New South Wales’s Jenolan Caves: Way Down Under
The Blue Mountains are simply glorious. It’s not something you appreciate about your home country until you’ve been away for some time. Then – when you experience the vastness of the valleys, smothered in green eucalyptus and flooded with golden light, you realise the majesty and awe that Australia can produce. Hidden within the mountains, just outside the small town of Oberon, are the incredible Jenolan Caves. Now, whilst you might be of the opinion that caves are nothing without the adrenaline rush of donning a wet suit and a helmet and riding down rushing rapids in darkness – don’t give up hope just yet. Let me show you the absolute wonder of these ancient underground spaces.
The Jenolan Caves
First – a sprinkle of geology. The nine limestone caves that make up the collective ‘Jenolan Caves’ are estimated to be 340 million years old. This makes the cave complex the world’s oldest known and dated open cave system. Impressed yet?
Protected by both UNESCO World Heritage and Australian National Heritage, the caves have been welcoming tourists since 1884. Each year, they receive over 250,000 visitors – despite having no dedicated direct public transport. Unfortunately, the only way to reach the caves is either by private car or a dedicated tour (with coach tours available from either Sydney or Katoomba). Don’t fear – it’s worth it.
Hey! Why not use the Travltalk app to arrange a group to head in together?
On reaching the site of the entrance to the caves, you’re greeted by the spectacular Grand Arch, before approaching The Caves House – complete with café, restaurant, guides office and hotel. Here you’ll face the challenge of which cave to visit. Keep in mind many of the area’s “dark caves” are open for regular guided tours every day (1 to 2 hours per tour). These show cave tour sizes vary. For example, the delicate Pool of Cerberus Cave can have only 8 on a tour, while the Lucas Cave (with its large, impressive cathedral like chambers) can have up to 65 people per tour. Each tour also varies in cost – from $42-55/adult, depending on the cave. Tip for budgeters – book online for the best deals – i.e. buy a Lucas cave tour, get an Imperial cave tour half price.
The Lucas Cave Tour
We opt for the Lucas tour, given its flashy appeal. Ooo – Cathedral cave! Ahh – Exhibition Chamber and the famous broken column! Stay with me here.
It did not disappoint. We join the tour group of around 30 others and follow our guide up, over and into the cave system. Once inside, the mammoth complexity of limestone stalactites and stalagmites becomes immediately apparent as we duck and weave along the track. The guide intermittently stops and explains the formation of the caves, the role of water and minerals in the almost extraterrestrial grotto-esque configurations of each room.
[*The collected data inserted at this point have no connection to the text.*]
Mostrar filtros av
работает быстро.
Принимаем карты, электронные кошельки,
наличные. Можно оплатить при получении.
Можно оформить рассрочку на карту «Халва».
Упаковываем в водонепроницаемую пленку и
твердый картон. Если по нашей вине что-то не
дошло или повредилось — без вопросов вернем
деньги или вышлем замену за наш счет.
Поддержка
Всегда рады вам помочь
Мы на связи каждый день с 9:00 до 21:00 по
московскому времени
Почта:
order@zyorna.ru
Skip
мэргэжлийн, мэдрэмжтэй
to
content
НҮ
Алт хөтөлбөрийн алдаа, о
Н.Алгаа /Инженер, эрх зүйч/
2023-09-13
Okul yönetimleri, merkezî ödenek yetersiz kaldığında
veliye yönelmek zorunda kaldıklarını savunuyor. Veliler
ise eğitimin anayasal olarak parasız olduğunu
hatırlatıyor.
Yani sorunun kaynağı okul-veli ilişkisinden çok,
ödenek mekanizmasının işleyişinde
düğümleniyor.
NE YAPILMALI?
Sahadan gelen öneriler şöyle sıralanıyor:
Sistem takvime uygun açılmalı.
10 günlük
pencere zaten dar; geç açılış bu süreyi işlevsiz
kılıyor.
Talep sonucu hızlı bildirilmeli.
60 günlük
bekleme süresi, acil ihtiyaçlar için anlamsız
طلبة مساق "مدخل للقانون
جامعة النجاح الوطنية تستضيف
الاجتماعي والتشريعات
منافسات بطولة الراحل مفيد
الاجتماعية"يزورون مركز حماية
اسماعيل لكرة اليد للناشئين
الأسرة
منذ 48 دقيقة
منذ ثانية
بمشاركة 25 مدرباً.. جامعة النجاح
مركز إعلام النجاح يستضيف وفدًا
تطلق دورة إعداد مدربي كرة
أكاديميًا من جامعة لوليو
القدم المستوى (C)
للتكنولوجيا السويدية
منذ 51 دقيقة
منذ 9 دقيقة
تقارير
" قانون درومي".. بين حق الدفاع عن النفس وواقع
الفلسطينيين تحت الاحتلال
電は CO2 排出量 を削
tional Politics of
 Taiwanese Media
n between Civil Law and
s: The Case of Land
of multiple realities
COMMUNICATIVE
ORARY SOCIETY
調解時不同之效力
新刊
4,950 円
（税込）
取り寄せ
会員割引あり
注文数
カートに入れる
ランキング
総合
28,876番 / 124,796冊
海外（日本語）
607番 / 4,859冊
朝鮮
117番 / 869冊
Crystals sparkle and droplets of water fall, forming an incredibly calm and surreal environment.
This is only made more dramatic with the choreographed light and sound shows that accompany some of the caves larger chambers. The Cathedral is particularly astonishing, with a ceiling 54 metres high and enormous ladders reaching high up into the adjoining spaces – all for the purpose of changing the light bulbs!
From the cathedral, we enter the vast Exhibition Chamber. This is notably the largest chamber at Jenolan – the size of a small football field. Around each corner is a new beautiful feature. From translucent stone curtains falling like velvet from the ceiling to the beautiful ‘Procenium’ with its stunning, colourful cave shawls. I honestly never thought I would be so in awe of rocks! Keep an eye out for the names of cave visitors from the Victorian era, burnt onto the roof with the candles they used to find their way through what would have been a suffocating darkness.
The final leg of the tour takes you over a high bridge, the underground river far below – still, pure and blue. You then enter one of the last caverns at Jenolan to be lit with unadulterated 70s disco vibes. A cave fit for Ariel’s treasure trove – “Look at this stuff. Isn’t it neat?”
The Jenolan reserve also plays host to some fabulous natural wonders once you’re outside of the caves. From the very Instagrammable Blue Lake – home to a few playful platypus – to the spectacular Devil’s Couchhouse and Carlotta Arch. It’s well worth your time to take a wander through the surrounding bushland. You may even catch a glimpse of the colony of rare brush tailed rock-wallabies that call the caves home.
Leaving Jenolan we feel like we only scratched the surface of the wonders lying dormant ‘down under’ – having not taken the opportunity on this occasion to venture into the other caves. Whilst slightly pricey and a little ‘out-of-the-way’, the Jenolan Caves are a magical, must-see destination during your time in Australia – and I think are well worth the trip across the Blue Mountains.
So, splunking fans – did I win you over?